# [Task to carry out]
Pull every line that includes the word "cada" from the data.

——————————

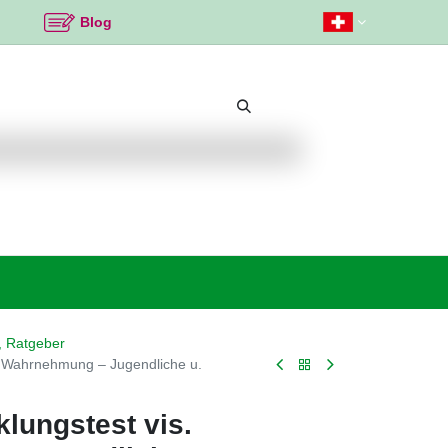
Blog
Beliebte Themen
Neu bei K2
Angebote %
r, Ratgeber
. Wahrnehmung – Jugendliche u.
lungstest vis.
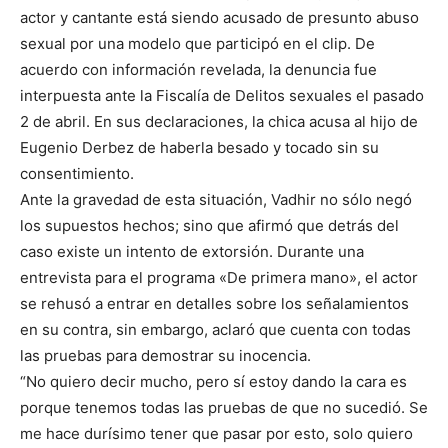
actor y cantante está siendo acusado de presunto abuso
sexual por una modelo que participó en el clip. De
acuerdo con información revelada, la denuncia fue
interpuesta ante la Fiscalía de Delitos sexuales el pasado
2 de abril. En sus declaraciones, la chica acusa al hijo de
Eugenio Derbez de haberla besado y tocado sin su
consentimiento.
Ante la gravedad de esta situación, Vadhir no sólo negó
los supuestos hechos; sino que afirmó que detrás del
caso existe un intento de extorsión. Durante una
entrevista para el programa «De primera mano», el actor
se rehusó a entrar en detalles sobre los señalamientos
en su contra, sin embargo, aclaró que cuenta con todas
las pruebas para demostrar su inocencia.
“No quiero decir mucho, pero sí estoy dando la cara es
porque tenemos todas las pruebas de que no sucedió. Se
me hace durísimo tener que pasar por esto, solo quiero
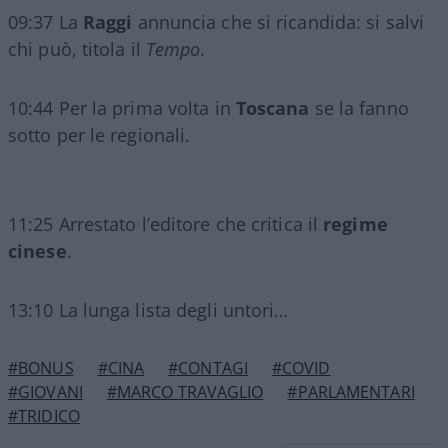
09:37 La
Raggi
annuncia che si ricandida: si salvi
chi può, titola il
Tempo
.
10:44 Per la prima volta in
Toscana
se la fanno
sotto per le regionali.
11:25 Arrestato l’editore che critica il
regime
cinese
.
13:10 La lunga lista degli untori…
#BONUS
#CINA
#CONTAGI
#COVID
#GIOVANI
#MARCO TRAVAGLIO
#PARLAMENTARI
#TRIDICO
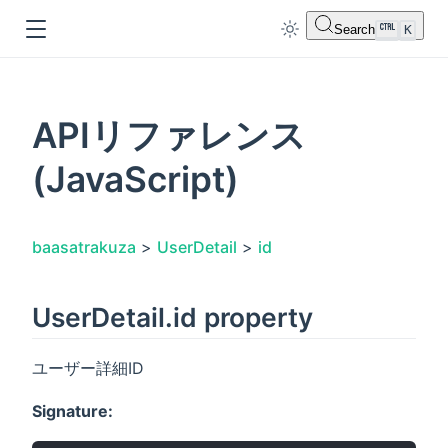
Search
K
APIリファレンス
(JavaScript)
dow
baasatrakuza
>
UserDetail
>
id
UserDetail.id property
ユーザー詳細ID
Signature:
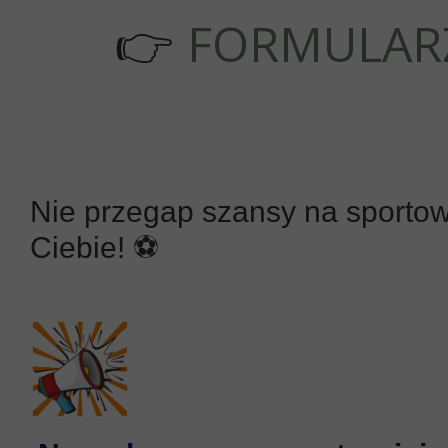
FORMULAR
👉
Nie przegap szansy na sporto
Ciebie! ⚽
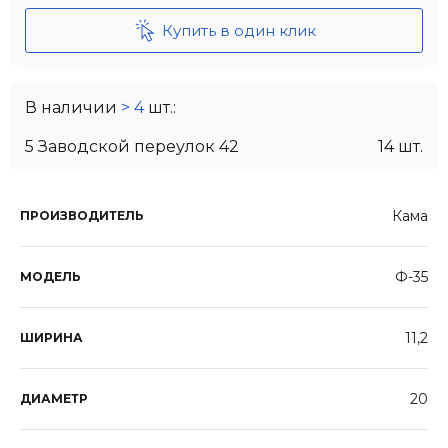
Купить в один клик
В наличии
> 4
шт.:
5 Заводской переулок 42
14 шт.
Кама
ПРОИЗВОДИТЕЛЬ
Ф-35
МОДЕЛЬ
11,2
ШИРИНА
20
ДИАМЕТР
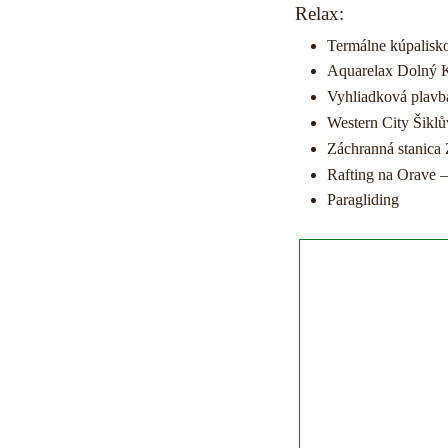
Relax:
Termálne kúpalisk
Aquarelax Dolný 
Vyhliadková plavb
Western City Šikl
Záchranná stanica 
Rafting na Orave –
Paragliding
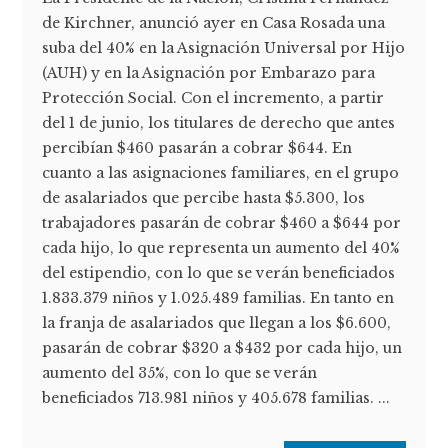
de Kirchner, anunció ayer en Casa Rosada una
suba del 40% en la Asignación Universal por Hijo
(AUH) y en la Asignación por Embarazo para
Protección Social. Con el incremento, a partir
del 1 de junio, los titulares de derecho que antes
percibían $460 pasarán a cobrar $644. En
cuanto a las asignaciones familiares, en el grupo
de asalariados que percibe hasta $5.300, los
trabajadores pasarán de cobrar $460 a $644 por
cada hijo, lo que representa un aumento del 40%
del estipendio, con lo que se verán beneficiados
1.833.379 niños y 1.025.489 familias. En tanto en
la franja de asalariados que llegan a los $6.600,
pasarán de cobrar $320 a $432 por cada hijo, un
aumento del 35%, con lo que se verán
beneficiados 713.981 niños y 405.678 familias. ...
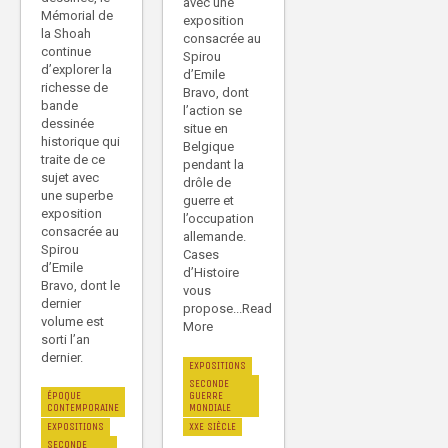
avec une
Mémorial de
exposition
la Shoah
consacrée au
continue
Spirou
d’explorer la
d’Emile
richesse de
Bravo, dont
bande
l’action se
dessinée
situe en
historique qui
Belgique
traite de ce
pendant la
sujet avec
drôle de
une superbe
guerre et
exposition
l’occupation
consacrée au
allemande.
Spirou
Cases
d’Emile
d’Histoire
Bravo, dont le
vous
dernier
propose...Read
volume est
More
sorti l’an
dernier.
EXPOSITIONS
SECONDE
ÉPOQUE
GUERRE
CONTEMPORAINE
MONDIALE
EXPOSITIONS
XXE SIÈCLE
SECONDE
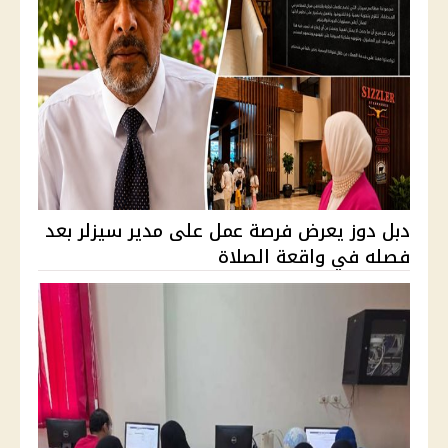
دبل دوز يعرض فرصة عمل على مدير سيزلر بعد
فصله في واقعة الصلاة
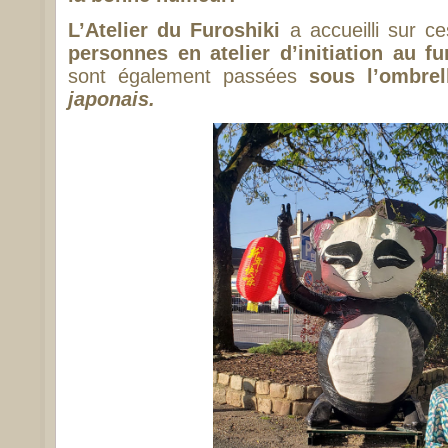
L’Atelier du Furoshiki
a accueilli sur ce
personnes en atelier d’initiation au fu
sont également passées
sous l’ombre
japonais.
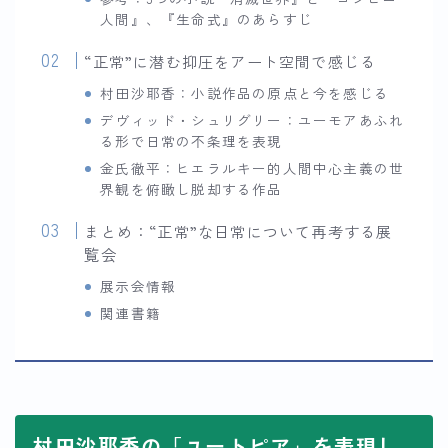
人間』、『生命式』のあらすじ
“正常”に潜む抑圧をアート空間で感じる
村田沙耶香：小説作品の原点と今を感じる
デヴィッド・シュリグリー：ユーモアあふれ
る形で日常の不条理を表現
金氏徹平：ヒエラルキー的人間中心主義の世
界観を俯瞰し脱却する作品
まとめ：“正常”な日常について再考する展
覧会
展示会情報
関連書籍
村田沙耶香の「ユートピア」を表現し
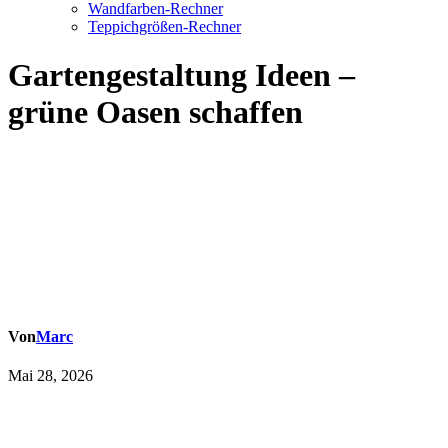
Wandfarben-Rechner
Teppichgrößen-Rechner
Gartengestaltung Ideen –
grüne Oasen schaffen
Von
Marc
Mai 28, 2026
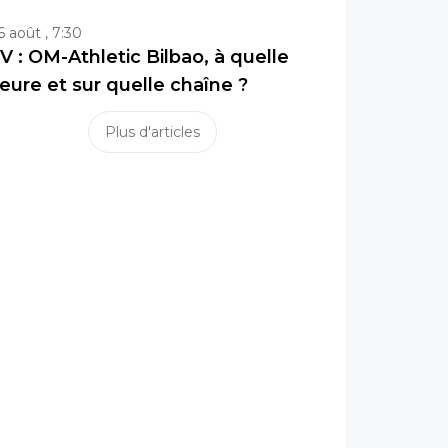
6 août , 7:30
V : OM-Athletic Bilbao, à quelle
eure et sur quelle chaîne ?
Plus d'articles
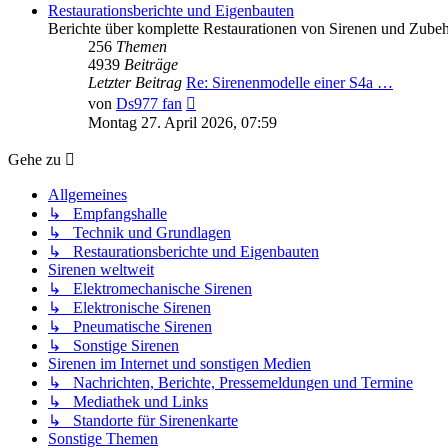
Restaurationsberichte und Eigenbauten
Berichte über komplette Restaurationen von Sirenen und Zube
256
Themen
4939
Beiträge
Letzter Beitrag
Re: Sirenenmodelle einer S4a …
Neuester
von
Ds977 fan
Beitrag
Montag 27. April 2026, 07:59
Gehe zu
Allgemeines
↳ Empfangshalle
↳ Technik und Grundlagen
↳ Restaurationsberichte und Eigenbauten
Sirenen weltweit
↳ Elektromechanische Sirenen
↳ Elektronische Sirenen
↳ Pneumatische Sirenen
↳ Sonstige Sirenen
Sirenen im Internet und sonstigen Medien
↳ Nachrichten, Berichte, Pressemeldungen und Termine
↳ Mediathek und Links
↳ Standorte für Sirenenkarte
Sonstige Themen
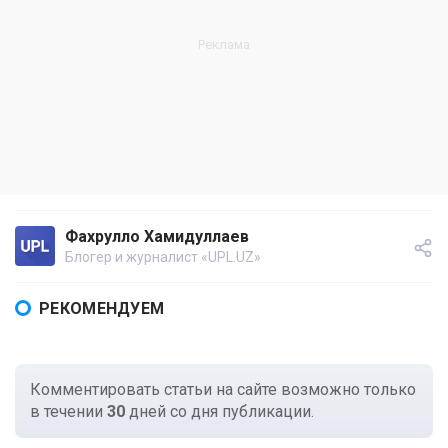
Фахрулло Хамидуллаев
Блогер и журналист «UPL.UZ»
РЕКОМЕНДУЕМ
Комментировать статьи на сайте возможно только
в течении
30
дней со дня публикации.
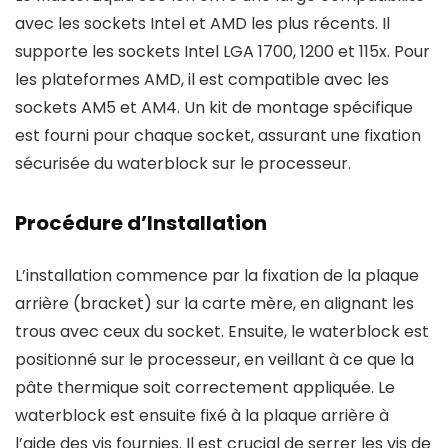
avec les sockets Intel et AMD les plus récents. Il
supporte les sockets Intel LGA 1700, 1200 et 115x. Pour
les plateformes AMD, il est compatible avec les
sockets AM5 et AM4. Un kit de montage spécifique
est fourni pour chaque socket, assurant une fixation
sécurisée du waterblock sur le processeur.
Procédure d’Installation
L’installation commence par la fixation de la plaque
arrière (bracket) sur la carte mère, en alignant les
trous avec ceux du socket. Ensuite, le waterblock est
positionné sur le processeur, en veillant à ce que la
pâte thermique soit correctement appliquée. Le
waterblock est ensuite fixé à la plaque arrière à
l’aide des vis fournies. Il est crucial de serrer les vis de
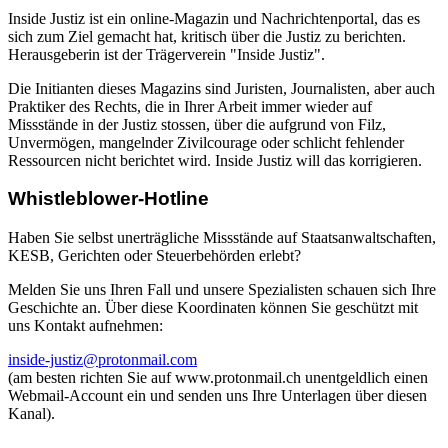
Inside Justiz ist ein online-Magazin und Nachrichtenportal, das es
sich zum Ziel gemacht hat, kritisch über die Justiz zu berichten.
Herausgeberin ist der Trägerverein "Inside Justiz".
Die Initianten dieses Magazins sind Juristen, Journalisten, aber auch
Praktiker des Rechts, die in Ihrer Arbeit immer wieder auf
Missstände in der Justiz stossen, über die aufgrund von Filz,
Unvermögen, mangelnder Zivilcourage oder schlicht fehlender
Ressourcen nicht berichtet wird. Inside Justiz will das korrigieren.
Whistleblower-Hotline
Haben Sie selbst unerträgliche Missstände auf Staatsanwaltschaften,
KESB, Gerichten oder Steuerbehörden erlebt?
Melden Sie uns Ihren Fall und unsere Spezialisten schauen sich Ihre
Geschichte an. Über diese Koordinaten können Sie geschützt mit
uns Kontakt aufnehmen:
inside-justiz@protonmail.com
(am besten richten Sie auf www.protonmail.ch unentgeldlich einen
Webmail-Account ein und senden uns Ihre Unterlagen über diesen
Kanal).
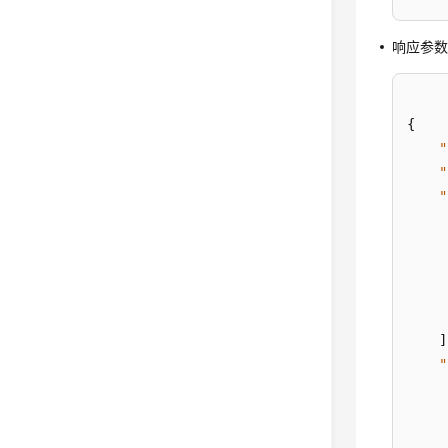
响应参
{
"
"
"
]
"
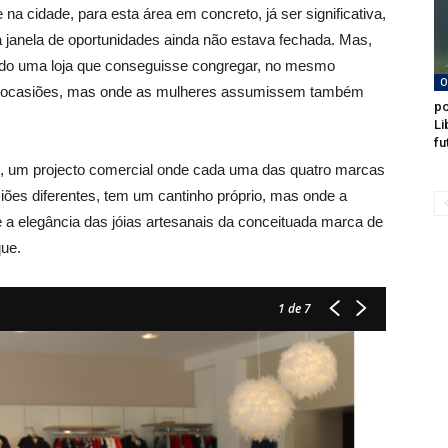
na cidade, para esta área em concreto, já ser significativa,
janela de oportunidades ainda não estava fechada. Mas,
iando uma loja que conseguisse congregar, no mesmo
O
s e ocasiões, mas onde as mulheres assumissem também
po
Li
fu
u, um projecto comercial onde cada uma das quatro marcas
iões diferentes, tem um cantinho próprio, mas onde a
o e a elegância das jóias artesanais da conceituada marca de
ue.
1
de 7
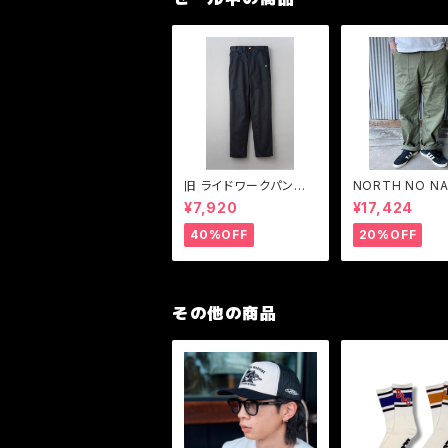
旧 ライドワークパンツ
NORTH NO N
ワークパンツストレッチ
【ノースノーネー
¥7,920
¥17,424
BLUCO【ブルコ】RIDE
ーティリティ ト
WORK PANTS -stret
ズパンツ
40%OFF
20%OFF
ch- 0066
その他の商品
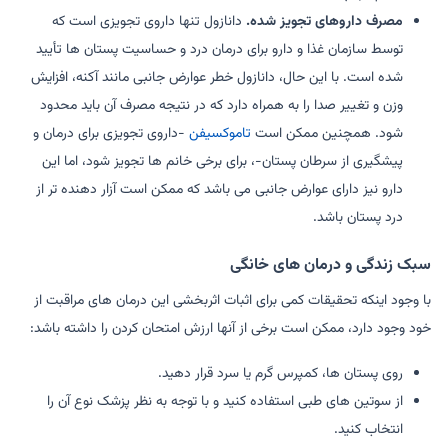
مصرف داروهای تجویز شده.
دانازول تنها داروی تجویزی است که
توسط سازمان غذا و دارو برای درمان درد و حساسیت پستان ها تأیید
شده است. با این حال، دانازول خطر عوارض جانبی مانند آکنه، افزایش
وزن و تغییر صدا را به همراه دارد که در نتیجه مصرف آن باید محدود
شود. همچنین ممکن است
تاموکسیفن
-داروی تجویزی برای درمان و
پیشگیری از سرطان پستان-، برای برخی خانم ها تجویز شود، اما این
دارو نیز دارای عوارض جانبی می باشد که ممکن است آزار دهنده تر از
درد پستان باشد.
سبک زندگی و درمان های خانگی
با وجود اینکه تحقیقات کمی برای اثبات اثربخشی این درمان های مراقبت از
خود وجود دارد، ممکن است برخی از آنها ارزش امتحان کردن را داشته باشد:
روی پستان ها، کمپرس گرم یا سرد قرار دهید.
از سوتین های طبی استفاده کنید و با توجه به نظر پزشک نوع آن را
انتخاب کنید.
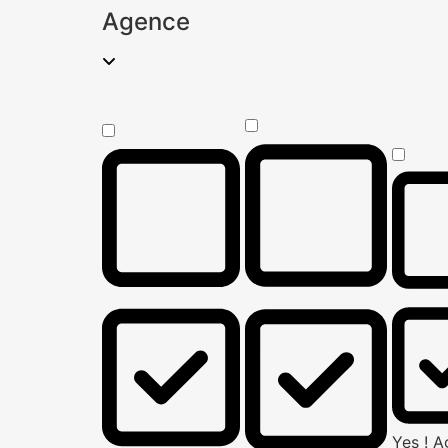
Agence
Yes ! 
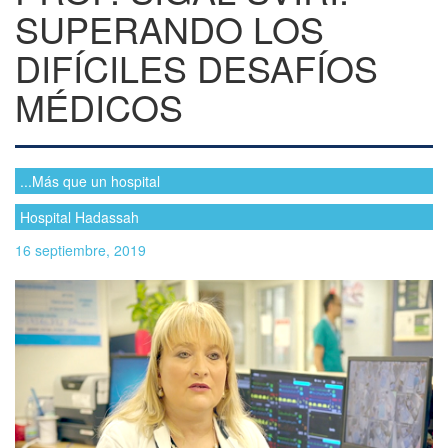
SUPERANDO LOS
DIFÍCILES DESAFÍOS
MÉDICOS
...Más que un hospital
Hospital Hadassah
16 septiembre, 2019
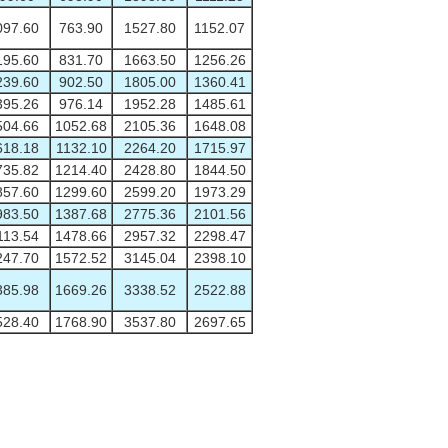
097.60
763.90
1527.80
1152.07
195.60
831.70
1663.50
1256.26
239.60
902.50
1805.00
1360.41
395.26
976.14
1952.28
1485.61
504.66
1052.68
2105.36
1648.08
618.18
1132.10
2264.20
1715.97
735.82
1214.40
2428.80
1844.50
857.60
1299.60
2599.20
1973.29
983.50
1387.68
2775.36
2101.56
113.54
1478.66
2957.32
2298.47
247.70
1572.52
3145.04
2398.10
385.98
1669.26
3338.52
2522.88
528.40
1768.90
3537.80
2697.65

——————————

# [Written solution]
cada hijo, lo que representa un aumento del 40%
pasarán de cobrar $320 a $432 por cada hijo, un
u, um projecto comercial onde cada uma das quatro marcas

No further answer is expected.